Solutions should be based on your workforce demographics and their chief concerns. These can be employer-sponsored or offered as low-cost voluntary benefits, or both. Three examples are:

  • Your Millennials will benefit by a student loan management/repayment program, giving sponsoring employers (especially if they contribute) a leg up in recruiting and retention efforts.
  • Retirement readiness is relevant to all ages (and Millennials may be more open if they’re more comfortable about their school loans). One facet of your financial wellness program might help retirement plan participants use income replacement software tools to indicate how much they should be saving given their existing account balance and age to build a paycheck for life at retirement age.
  • Employee purchasing programs make big ticket items within reach, avoiding credit card debt, hidden fees, and interest charges. They are voluntary benefits that cost the employer nothing and are administered through payroll deductions.

It all makes a lot of sense, especially to employers that monitor the pulse of their workers and have, if nothing else, become aware of the shared price to be paid for a financially ailing workforce. But, surprisingly enough, 70% of employers that offer financial wellness programs haven’t come up with formal means by which to measure their value.

It doesn’t really have to be so hard. Most employee outreach programs, for example, are based on surveys. A financial wellness program would be no exception, offering insights into their financial concerns, pressures, and attitudes and what types of services or information they’d find helpful in addressing them. It could also be a baseline for future surveys as the program matures, along with being tied to harder data, like absenteeism.

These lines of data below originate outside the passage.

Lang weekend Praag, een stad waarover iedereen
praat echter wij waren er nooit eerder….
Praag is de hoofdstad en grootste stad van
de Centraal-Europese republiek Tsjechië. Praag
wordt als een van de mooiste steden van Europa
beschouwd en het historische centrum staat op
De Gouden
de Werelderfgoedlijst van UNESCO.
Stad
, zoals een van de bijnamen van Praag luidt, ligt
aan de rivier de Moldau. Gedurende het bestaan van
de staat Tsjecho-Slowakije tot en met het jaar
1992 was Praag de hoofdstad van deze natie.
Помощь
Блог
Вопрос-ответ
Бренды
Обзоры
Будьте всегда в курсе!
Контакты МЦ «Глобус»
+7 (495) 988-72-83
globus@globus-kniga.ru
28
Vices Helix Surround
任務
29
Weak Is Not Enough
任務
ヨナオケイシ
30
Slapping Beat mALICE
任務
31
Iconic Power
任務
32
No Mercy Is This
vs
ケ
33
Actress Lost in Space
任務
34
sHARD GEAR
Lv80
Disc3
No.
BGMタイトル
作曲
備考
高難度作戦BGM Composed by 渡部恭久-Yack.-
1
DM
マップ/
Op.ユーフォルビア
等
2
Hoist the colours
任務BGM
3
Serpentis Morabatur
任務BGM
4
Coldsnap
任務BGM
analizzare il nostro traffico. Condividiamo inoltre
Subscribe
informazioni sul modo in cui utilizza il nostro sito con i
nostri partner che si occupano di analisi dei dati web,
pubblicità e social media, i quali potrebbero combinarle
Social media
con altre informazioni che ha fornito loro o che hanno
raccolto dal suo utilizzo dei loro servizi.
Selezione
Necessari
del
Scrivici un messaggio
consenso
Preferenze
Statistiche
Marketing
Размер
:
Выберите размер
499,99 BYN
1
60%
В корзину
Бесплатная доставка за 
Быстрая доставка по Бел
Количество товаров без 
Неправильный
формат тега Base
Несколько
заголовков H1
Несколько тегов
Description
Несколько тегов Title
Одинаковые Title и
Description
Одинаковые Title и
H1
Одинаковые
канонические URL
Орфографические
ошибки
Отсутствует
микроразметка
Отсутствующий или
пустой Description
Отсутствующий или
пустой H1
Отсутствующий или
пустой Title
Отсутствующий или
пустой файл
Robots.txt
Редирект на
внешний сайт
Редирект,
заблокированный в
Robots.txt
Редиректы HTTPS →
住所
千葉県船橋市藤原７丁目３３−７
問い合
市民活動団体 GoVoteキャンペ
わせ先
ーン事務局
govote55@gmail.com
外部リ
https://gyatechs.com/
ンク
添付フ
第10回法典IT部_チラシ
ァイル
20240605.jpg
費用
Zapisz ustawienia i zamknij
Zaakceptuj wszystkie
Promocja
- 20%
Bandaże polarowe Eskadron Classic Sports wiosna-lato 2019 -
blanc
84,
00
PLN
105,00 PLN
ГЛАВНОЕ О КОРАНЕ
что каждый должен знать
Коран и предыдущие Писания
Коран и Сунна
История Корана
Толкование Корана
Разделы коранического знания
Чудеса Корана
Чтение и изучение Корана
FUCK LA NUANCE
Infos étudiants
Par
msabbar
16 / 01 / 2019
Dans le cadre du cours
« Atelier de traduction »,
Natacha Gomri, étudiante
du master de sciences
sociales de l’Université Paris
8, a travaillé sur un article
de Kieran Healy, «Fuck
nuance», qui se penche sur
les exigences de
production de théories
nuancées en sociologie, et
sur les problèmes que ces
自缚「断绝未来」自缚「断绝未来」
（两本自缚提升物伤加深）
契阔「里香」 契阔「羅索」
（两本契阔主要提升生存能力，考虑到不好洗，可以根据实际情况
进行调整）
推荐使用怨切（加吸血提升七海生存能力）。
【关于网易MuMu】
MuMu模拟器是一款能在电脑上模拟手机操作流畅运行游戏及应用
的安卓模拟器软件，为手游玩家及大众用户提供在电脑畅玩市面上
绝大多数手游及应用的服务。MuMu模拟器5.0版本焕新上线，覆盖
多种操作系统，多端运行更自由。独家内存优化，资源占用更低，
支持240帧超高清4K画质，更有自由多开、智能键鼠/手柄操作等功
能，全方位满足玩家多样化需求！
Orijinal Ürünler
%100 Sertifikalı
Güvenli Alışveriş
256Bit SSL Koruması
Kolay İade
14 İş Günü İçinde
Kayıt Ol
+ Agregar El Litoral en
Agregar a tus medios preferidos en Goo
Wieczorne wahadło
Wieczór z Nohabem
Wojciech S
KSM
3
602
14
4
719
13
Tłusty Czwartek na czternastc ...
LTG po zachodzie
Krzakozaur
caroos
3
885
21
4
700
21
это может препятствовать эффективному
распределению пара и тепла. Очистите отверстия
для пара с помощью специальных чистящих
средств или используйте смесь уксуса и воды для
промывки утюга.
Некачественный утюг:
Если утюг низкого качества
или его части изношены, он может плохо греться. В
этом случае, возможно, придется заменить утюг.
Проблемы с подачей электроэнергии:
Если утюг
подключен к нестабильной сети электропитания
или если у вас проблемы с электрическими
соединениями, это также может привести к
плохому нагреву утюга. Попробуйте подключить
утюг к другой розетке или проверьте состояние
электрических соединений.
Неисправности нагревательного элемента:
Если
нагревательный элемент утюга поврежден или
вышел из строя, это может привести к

There’s an inextricable link between the physical and the financial health of today’s workforce, and employers deserve a lot of credit for stepping up with programs to address it. But there’s still a disconnect between program design and approach and employee needs. Better planning around the notion of relevance will go a long way.

Michelle Clark is Senior Vice President, Health & Performance for global employee benefits insurance brokerage HUB International. She leads a team of consultants focused on helping companies help their employees be their healthiest selves, so they can be happy, healthy, and productive individuals.

Because of her father’s much too early death due to heart disease, Clark has devoted the past 20 years of work to ensure that companies provide well-rounded benefits and holistic well-being programs to their employees so that other children don’t have to experience the preventable loss of a parent as she did.